Work instruction>
Go through the listing below and list every line with "catholique".

Provided data>
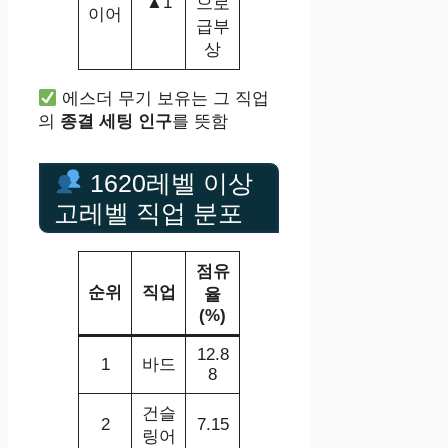
▲1
으로
이어
급부
상
에스더 무기 보유는 그 직업
의
종결 세팅 인구
를 뜻함
1620레벨 이상
고레벨 직업 분포
점유
순위
직업
율
(%)
12.8
1
바드
8
건슬
2
7.15
링어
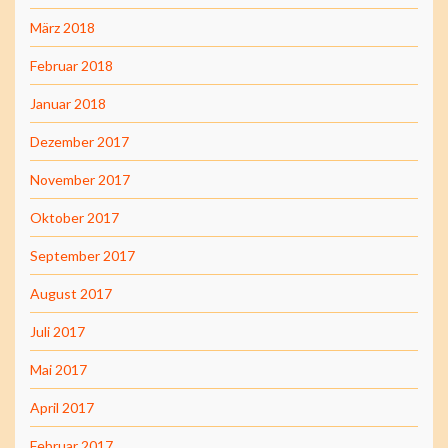
März 2018
Februar 2018
Januar 2018
Dezember 2017
November 2017
Oktober 2017
September 2017
August 2017
Juli 2017
Mai 2017
April 2017
Februar 2017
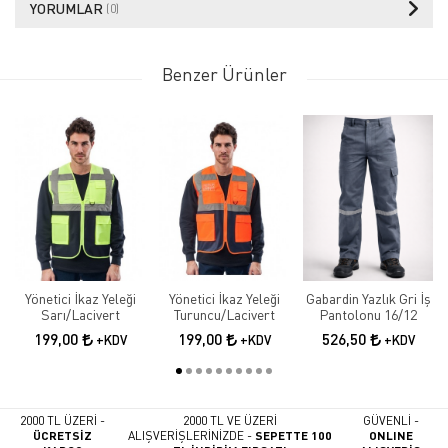
YORUMLAR
(0)
Benzer Ürünler
Yönetici İkaz Yeleği
Yönetici İkaz Yeleği
Gabardin Yazlık Gri İş
Sarı/Lacivert
Turuncu/Lacivert
Pantolonu 16/12
199,00
199,00
526,50
+KDV
+KDV
+KDV
2000 TL ÜZERİ -
2000 TL VE ÜZERİ
GÜVENLİ -
ÜCRETSİZ
ALIŞVERİŞLERİNİZDE -
SEPETTE 100
ONLINE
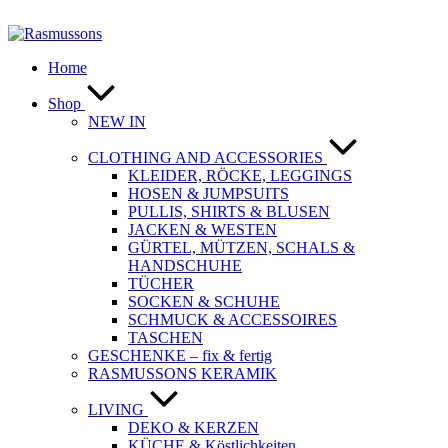
Zum
Inhalt
springen
Home
Shop
NEW IN
CLOTHING AND ACCESSORIES
KLEIDER, RÖCKE, LEGGINGS
HOSEN & JUMPSUITS
PULLIS, SHIRTS & BLUSEN
JACKEN & WESTEN
GÜRTEL, MÜTZEN, SCHALS &
HANDSCHUHE
TÜCHER
SOCKEN & SCHUHE
SCHMUCK & ACCESSOIRES
TASCHEN
GESCHENKE – fix & fertig
RASMUSSONS KERAMIK
LIVING
DEKO & KERZEN
KÜCHE & Köstlichkeiten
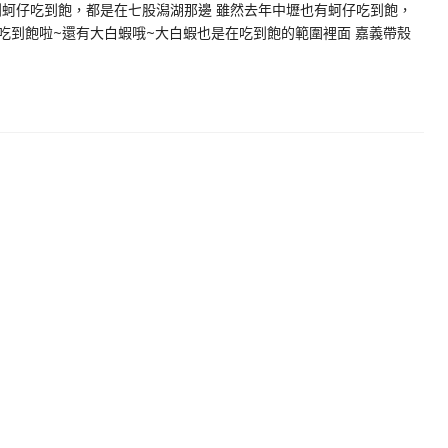
到蚵仔吃到飽，都是在七股潟湖那邊 雖然去年中壢也有蚵仔吃到飽，
吃到飽啦~還有大白蝦哦~大白蝦也是在吃到飽的範圍裡面 嘉義帶殼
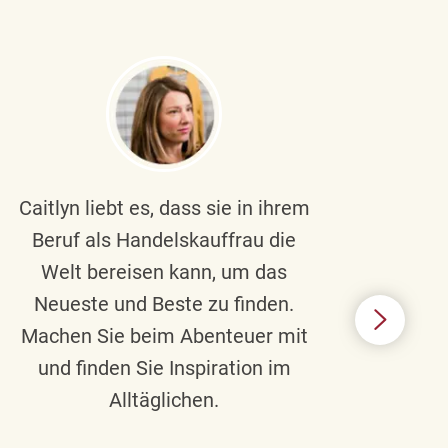
Caitlyn liebt es, dass sie in ihrem
Braul
Beruf als Handelskauffrau die
Welt bereisen kann, um das
un
Neueste und Beste zu finden.
Hi
Machen Sie beim Abenteuer mit
Beru
und finden Sie Inspiration im
Alltäglichen.
Chec
das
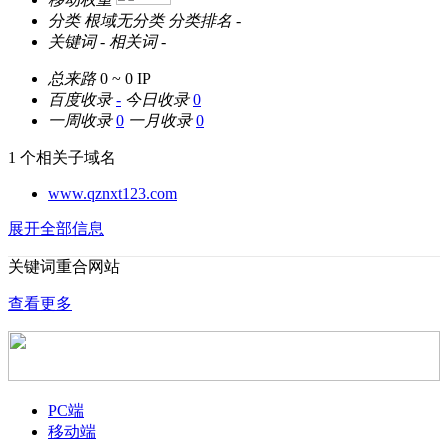
分类
根域无分类
分类排名
-
关键词
-
相关词
-
总来路
0 ~ 0
IP
百度收录
-
今日收录
0
一周收录
0
一月收录
0
1 个相关子域名
www.qznxt123.com
展开全部信息
关键词重合网站
查看更多
PC端
移动端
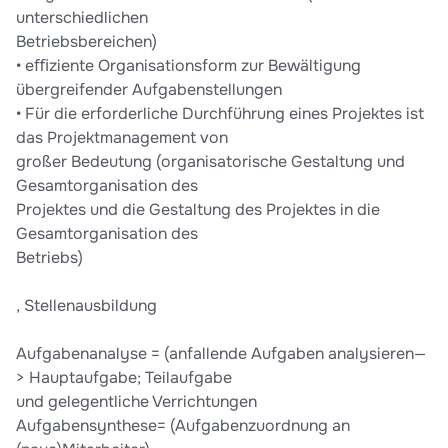
unterschiedlichen
Betriebsbereichen)
• eﬃziente Organisationsform zur Bewältigung
übergreifender Aufgabenstellungen
• Für die erforderliche Durchführung eines Projektes ist
das Projektmanagement von
großer Bedeutung (organisatorische Gestaltung und
Gesamtorganisation des
Projektes und die Gestaltung des Projektes in die
Gesamtorganisation des
Betriebs)
, Stellenausbildung
Aufgabenanalyse = (anfallende Aufgaben analysieren—
> Hauptaufgabe; Teilaufgabe
und gelegentliche Verrichtungen
Aufgabensynthese= (Aufgabenzuordnung an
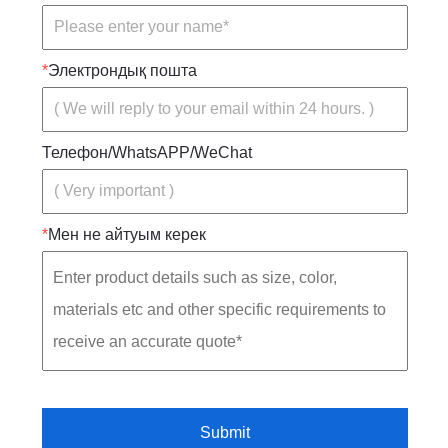
*
Электрондық пошта
Телефон/WhatsAPP/WeChat
*
Мен не айтуым керек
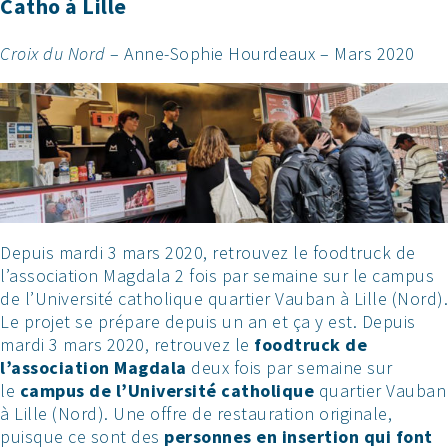
Catho à Lille
Croix du Nord
– Anne-Sophie Hourdeaux – Mars 2020
Depuis mardi 3 mars 2020, retrouvez le foodtruck de
l’association Magdala 2 fois par semaine sur le campus
de l’Université catholique quartier Vauban à Lille (Nord).
Le projet se prépare depuis un an et ça y est. Depuis
mardi 3 mars 2020, retrouvez le
foodtruck de
l’association Magdala
deux fois par semaine sur
le
campus de l’Université catholique
quartier Vauban
à Lille (Nord). Une offre de restauration originale,
puisque ce sont des
personnes en insertion qui font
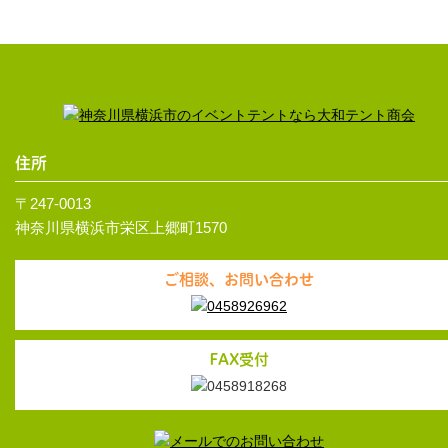
住所
〒247-0013
神奈川県横浜市栄区上郷町1570
ご相談、お問い合わせ
FAX受付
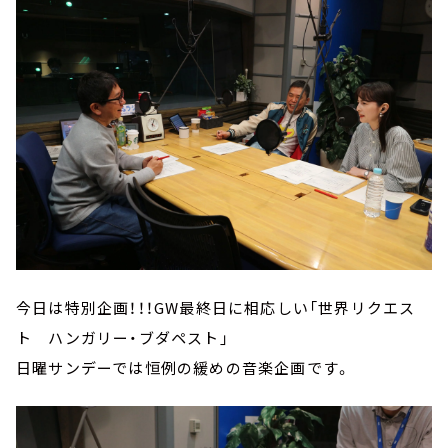
今日は特別企画！！！GW最終日に相応しい「世界リクエス
ト ハンガリー・ブダペスト」
日曜サンデーでは恒例の緩めの音楽企画です。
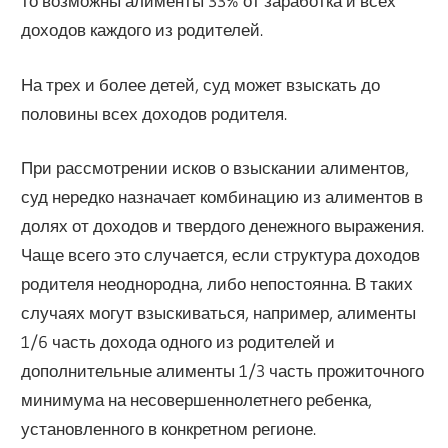
то возможны алименты 33% от заработка и всех
доходов каждого из родителей.
На трех и более детей, суд может взыскать до
половины всех доходов родителя.
При рассмотрении исков о взыскании алиментов,
суд нередко назначает комбинацию из алиментов в
долях от доходов и твердого денежного выражения.
Чаще всего это случается, если структура доходов
родителя неоднородна, либо непостоянна. В таких
случаях могут взыскиваться, например, алименты
1/6 часть дохода одного из родителей и
дополнительные алименты 1/3 часть прожиточного
минимума на несовершеннолетнего ребенка,
установленного в конкретном регионе.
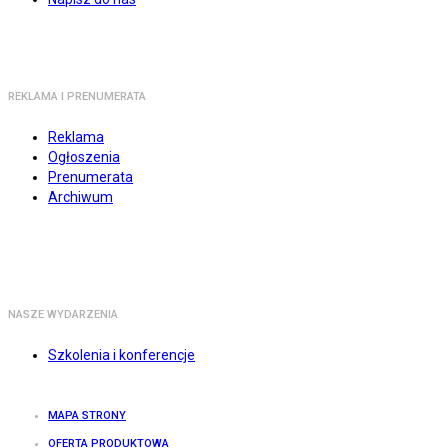
REKLAMA I PRENUMERATA
Reklama
Ogłoszenia
Prenumerata
Archiwum
NASZE WYDARZENIA
Szkolenia i konferencje
MAPA STRONY
OFERTA PRODUKTOWA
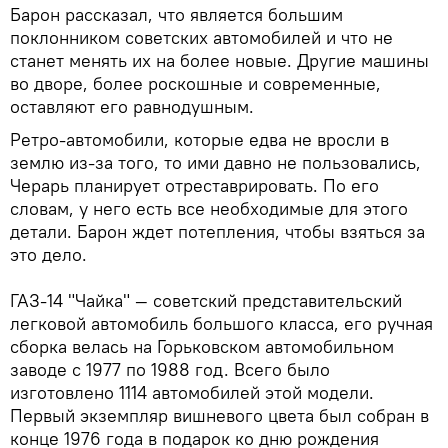
Барон рассказал, что является большим
поклонником советских автомобилей и что не
станет менять их на более новые. Другие машины
во дворе, более роскошные и современные,
оставляют его равнодушным.
Ретро-автомобили, которые едва не вросли в
землю из-за того, то ими давно не пользовались,
Черарь планирует отреставрировать. По его
словам, у него есть все необходимые для этого
детали. Барон ждет потепления, чтобы взяться за
это дело.
ГАЗ-14 "Чайка" — советский представительский
легковой автомобиль большого класса, его ручная
сборка велась на Горьковском автомобильном
заводе с 1977 по 1988 год. Всего было
изготовлено 1114 автомобилей этой модели.
Первый экземпляр вишневого цвета был собран в
конце 1976 года в подарок ко дню рождения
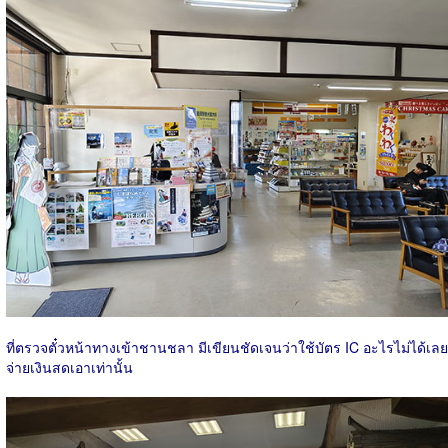
ที่ตรวจตั๋วหน้าทางเข้าชานชลา มีเขียนชัดเจนว่าใช้บัตร IC อะไรไม่ได้เลย
จ่ายเงินสดเอาเท่านั้น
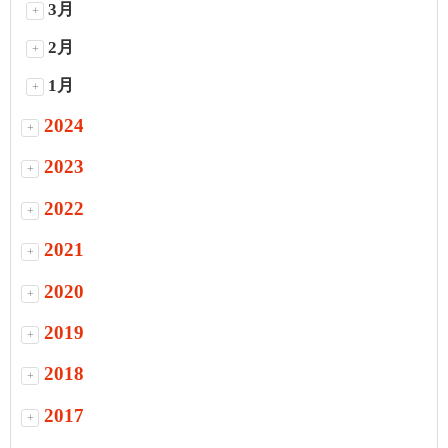
3月
+
2月
+
1月
+
2024
+
2023
+
2022
+
2021
+
2020
+
2019
+
2018
+
2017
+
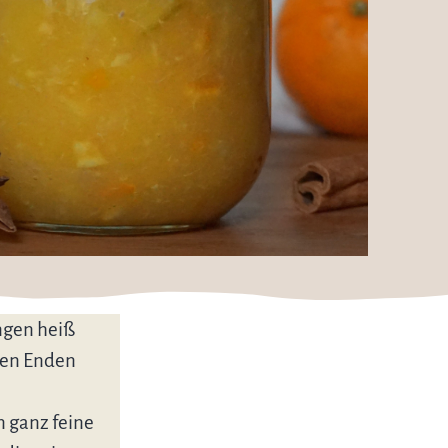
ngen heiß
den Enden
n ganz feine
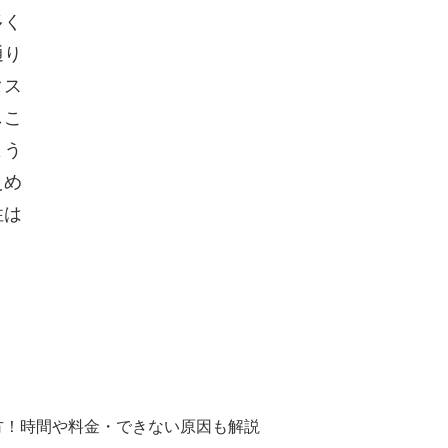
多く
通り
タス
しこ
よう
えめ
性は
方！時間や料金・できない原因も解説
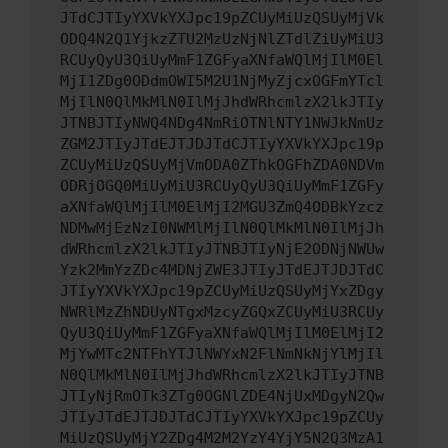
JTdCJTIyYXVkYXJpc19pZCUyMiUzQSUyMjVk
ODQ4N2Q1YjkzZTU2MzUzNjNlZTdlZiUyMiU3
RCUyQyU3QiUyMmF1ZGFyaXNfaWQlMjIlM0El
MjI1ZDg0ODdmOWI5M2U1NjMyZjcxOGFmYTcl
MjIlN0QlMkMlN0IlMjJhdWRhcmlzX2lkJTIy
JTNBJTIyNWQ4NDg4NmRiOTNlNTY1NWJkNmUz
ZGM2JTIyJTdEJTJDJTdCJTIyYXVkYXJpc19p
ZCUyMiUzQSUyMjVmODA0ZThkOGFhZDA0NDVm
ODRjOGQ0MiUyMiU3RCUyQyU3QiUyMmF1ZGFy
aXNfaWQlMjIlM0ElMjI2MGU3ZmQ4ODBkYzcz
NDMwMjEzNzI0NWMlMjIlN0QlMkMlN0IlMjJh
dWRhcmlzX2lkJTIyJTNBJTIyNjE2ODNjNWUw
Yzk2MmYzZDc4MDNjZWE3JTIyJTdEJTJDJTdC
JTIyYXVkYXJpc19pZCUyMiUzQSUyMjYxZDgy
NWRlMzZhNDUyNTgxMzcyZGQxZCUyMiU3RCUy
QyU3QiUyMmF1ZGFyaXNfaWQlMjIlM0ElMjI2
MjYwMTc2NTFhYTJlNWYxN2FlNmNkNjYlMjIl
N0QlMkMlN0IlMjJhdWRhcmlzX2lkJTIyJTNB
JTIyNjRmOTk3ZTg0OGNlZDE4NjUxMDgyN2Qw
JTIyJTdEJTJDJTdCJTIyYXVkYXJpc19pZCUy
MiUzQSUyMjY2ZDg4M2M2YzY4YjY5N2Q3MzA1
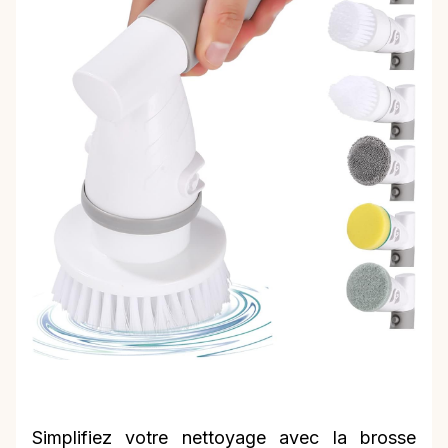
Simplifiez votre nettoyage avec la brosse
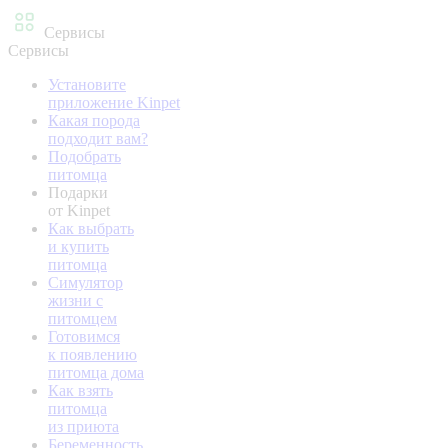
Сервисы
Сервисы
Установите
приложение Kinpet
Какая порода
подходит вам?
Подобрать
питомца
Подарки
от Kinpet
Как выбрать
и купить
питомца
Симулятор
жизни с
питомцем
Готовимся
к появлению
питомца дома
Как взять
питомца
из приюта
Беременность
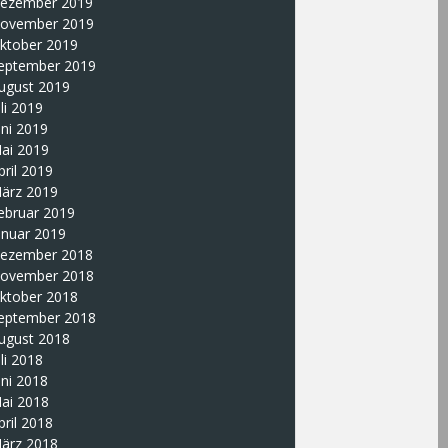
ezember 2019
ovember 2019
ktober 2019
eptember 2019
ugust 2019
uli 2019
uni 2019
ai 2019
pril 2019
ärz 2019
ebruar 2019
anuar 2019
ezember 2018
ovember 2018
ktober 2018
eptember 2018
ugust 2018
uli 2018
uni 2018
ai 2018
pril 2018
ärz 2018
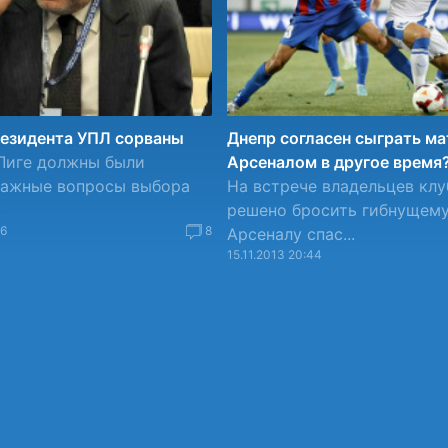
езидента УПЛ сорваны
Днепр согласен сыграть ма
Лиге должны были
Арсеналом в другое время
важные вопросы выбора
На встрече владельцев клу
.
решено бросить гибнущем
26
8
Арсеналу спас...
15.11.2013 20:44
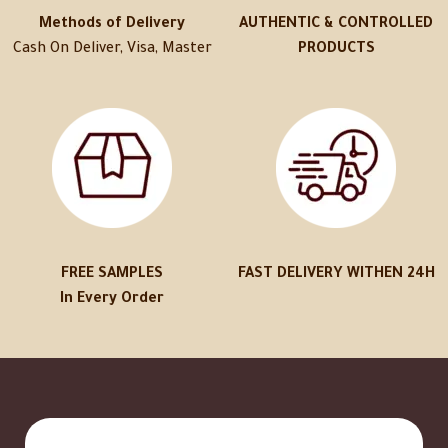
Methods of Delivery
AUTHENTIC & CONTROLLED
Cash On Deliver, Visa, Master
PRODUCTS
FREE SAMPLES
FAST DELIVERY WITHEN 24H
In Every Order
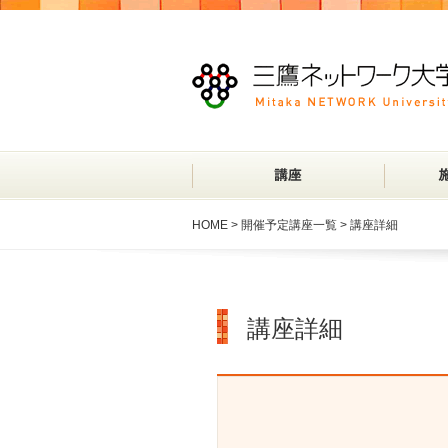
HOME
>
開催予定講座一覧
> 講座詳細
講座詳細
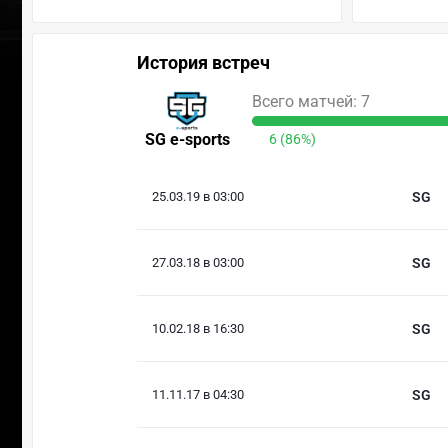
История встреч
Всего матчей: 7
SG e-sports
6 (86%)
25.03.19 в 03:00
SG
27.03.18 в 03:00
SG
10.02.18 в 16:30
SG
11.11.17 в 04:30
SG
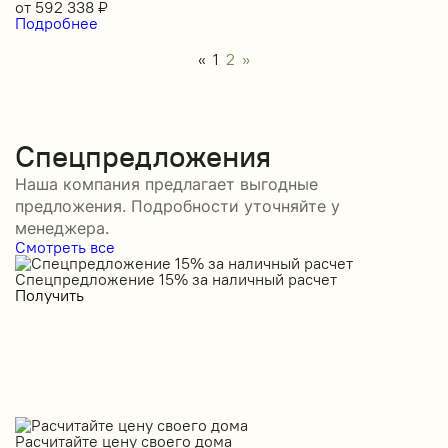
от
592 338
₽
Подробнее
«
1
2
»
Спецпредложения
Наша компания предлагает выгодные
предложения. Подробности уточняйте у
менеджера.
Смотреть все
Спецпредложение 15% за наличный расчет
С
Получить
П
Расчитайте цену своего дома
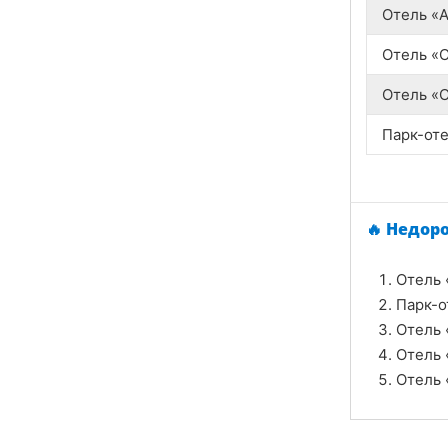
Отель «A
Отель «
Отель «C
Парк-оте
🔥 Недор
Отель 
Парк-о
Отель 
Отель 
Отель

Result below>
de l’Université catholique quartier Vauban à Lille (Nord).
campus de l’Université catholique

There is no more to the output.